Task requirements:
Retype each record below word for word. Leave the pictures out.

____ Excerpted data

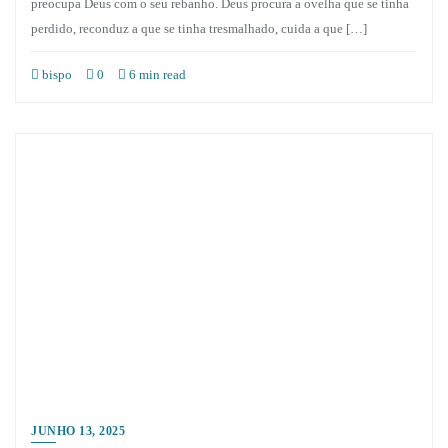
preocupa Deus com o seu rebanho. Deus procura a ovelha que se tinha
perdido, reconduz a que se tinha tresmalhado, cuida a que […]
bispo
0
6 min read
JUNHO 13, 2025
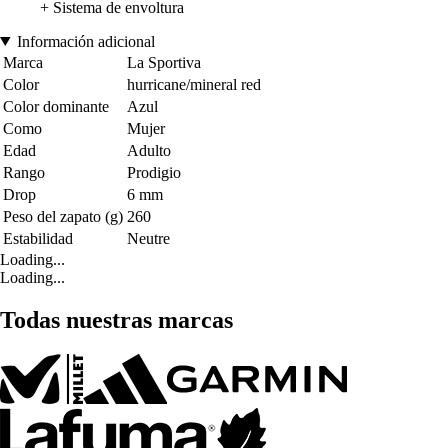
+ Sistema de envoltura
Información adicional
Marca
La Sportiva
Color
hurricane/mineral red
Color dominante
Azul
Como
Mujer
Edad
Adulto
Rango
Prodigio
Drop
6 mm
Peso del zapato (g)
260
Estabilidad
Neutre
Loading...
Loading...
Todas nuestras marcas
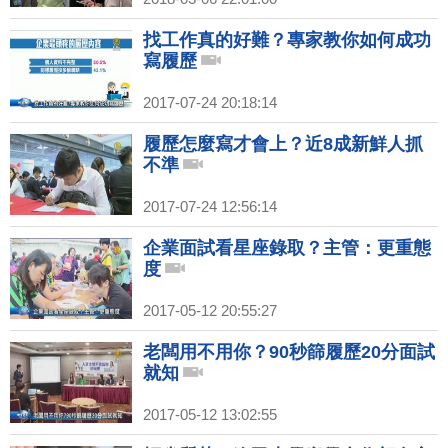
找工作真的好難？專家教你如何成功
寫履歷
2017-07-24 20:18:14
履歷怎麼寫才會上？近8成新鮮人抓
不準
2017-07-24 12:56:14
企業面試看星座錄取？主管：更重態
度
2017-05-12 20:55:27
老闆用不用你？90秒篩履歷20分面試
就知
2017-05-12 13:02:55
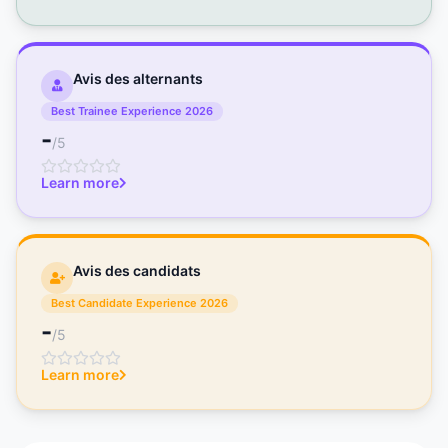
Avis des alternants
Best Trainee Experience 2026
-
/5
Learn more
Avis des candidats
Best Candidate Experience 2026
-
/5
Learn more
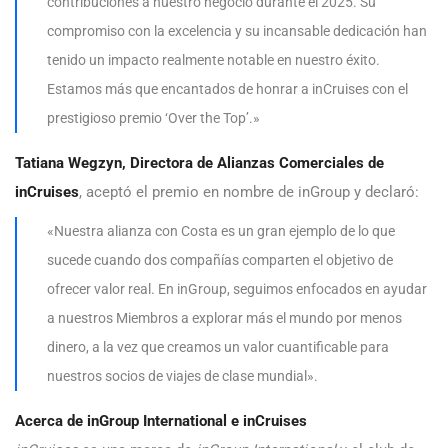
contribuciones a nuestro negocio durante el 2025. Su
compromiso con la excelencia y su incansable dedicación han
tenido un impacto realmente notable en nuestro éxito.
Estamos más que encantados de honrar a inCruises con el
prestigioso premio ‘Over the Top’.»
Tatiana Wegzyn, Directora de Alianzas Comerciales de
inCruises
, aceptó el premio en nombre de inGroup y declaró:
«Nuestra alianza con Costa es un gran ejemplo de lo que
sucede cuando dos compañías comparten el objetivo de
ofrecer valor real. En inGroup, seguimos enfocados en ayudar
a nuestros Miembros a explorar más el mundo por menos
dinero, a la vez que creamos un valor cuantificable para
nuestros socios de viajes de clase mundial».
Acerca de inGroup International e inCruises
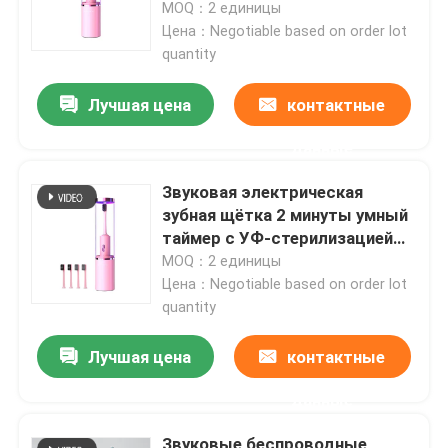
путешествие Вибрация
MOQ：2 единицы
Звуковая электрическая
Цена：Negotiable based on order lot
зубная щётка
quantity
Лучшая цена
контактные
данные
Звуковая электрическая
зубная щётка 2 минуты умный
таймер с УФ-стерилизацией
для улучшения здоровья
MOQ：2 единицы
десен
Цена：Negotiable based on order lot
quantity
Домой
Лучшая цена
контактные
Продукты
данные
Видеозаписи
Звуковые беспроводные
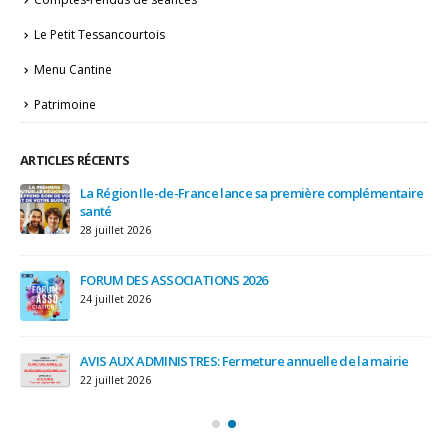
Comptes-rendus de séances
Le Petit Tessancourtois
Menu Cantine
Patrimoine
ARTICLES RÉCENTS
ire
Attention travaux sur les réseaux : FERMETURE TEMPORAIRE
du chemin des Petites Fontaines – Semaines du 27 juillet et
du 03 août 2026
3 août 2026
Message d’alerte de la préfecture des Yvelines
29 juillet 2026
e
A13 – travaux de confortement du tube de Saint Cloud
28 juillet 2026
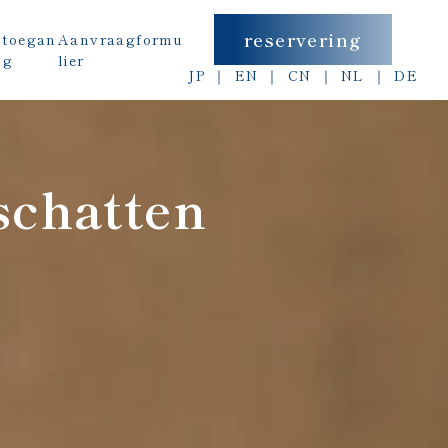
reservering
t
toegan
Aanvraagformu
g
lier
JP
EN
CN
NL
DE
schatten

________

Exercise response:
preocupa Deus com o seu rebanho. Deus procura a ovelha que se tinha
perdido, reconduz a que se tinha tresmalhado, cuida a que […]
bispo
0
6 min read
JUNHO 13, 2025
+ Sistema de envoltura
Información adicional
Marca
La Sportiva
Color
hurricane/mineral red
Color dominante
Azul
Como
Mujer
Edad
Adulto
Rango
Prodigio
Drop
6 mm
Peso del zapato (g)
260
Estabilidad
Neutre
Loading...
Loading...
Todas nuestras marcas
找工作真的好難？專家教你如何成功
寫履歷
2017-07-24 20:18:14
履歷怎麼寫才會上？近8成新鮮人抓
不準
2017-07-24 12:56:14
企業面試看星座錄取？主管：更重態
度
2017-05-12 20:55:27
老闆用不用你？90秒篩履歷20分面試
就知
2017-05-12 13:02:55
Avis des alternants
Best Trainee Experience 2026
-
/5
Learn more
Avis des candidats
Best Candidate Experience 2026
-
/5
Learn more
contribuciones a nuestro negocio durante el 2025. Su
compromiso con la excelencia y su incansable dedicación han
tenido un impacto realmente notable en nuestro éxito.
Estamos más que encantados de honrar a inCruises con el
prestigioso premio ‘Over the Top’.»
Tatiana Wegzyn, Directora de Alianzas Comerciales de
inCruises
, aceptó el premio en nombre de inGroup y declaró:
«Nuestra alianza con Costa es un gran ejemplo de lo que
sucede cuando dos compañías comparten el objetivo de
ofrecer valor real. En inGroup, seguimos enfocados en ayudar
a nuestros Miembros a explorar más el mundo por menos
dinero, a la vez que creamos un valor cuantificable para
nuestros socios de viajes de clase mundial».
Acerca de inGroup International e inCruises
путешествие Вибрация
MOQ：2 единицы
Звуковая электрическая
Цена：Negotiable based on order lot
зубная щётка
quantity
Лучшая цена
контактные
данные
Звуковая электрическая
зубная щётка 2 минуты умный
таймер с УФ-стерилизацией
для улучшения здоровья
MOQ：2 единицы
десен
Цена：Negotiable based on order lot
quantity
Домой
Лучшая цена
контактные
Продукты
данные
Видеозаписи
Звуковые беспроводные
Comptes-rendus de séances
Le Petit Tessancourtois
Menu Cantine
Patrimoine
ARTICLES RÉCENTS
ire
Attention travaux sur les réseaux : FERMETURE TEMPORAIRE
du chemin des Petites Fontaines – Semaines du 27 juillet et
du 03 août 2026
3 août 2026
Message d’alerte de la préfecture des Yvelines
29 juillet 2026
e
A13 – travaux de confortement du tube de Saint Cloud
28 juillet 2026
reservering
t
toegan
Aanvraagformu
g
lier
JP
EN
CN
NL
DE
schatten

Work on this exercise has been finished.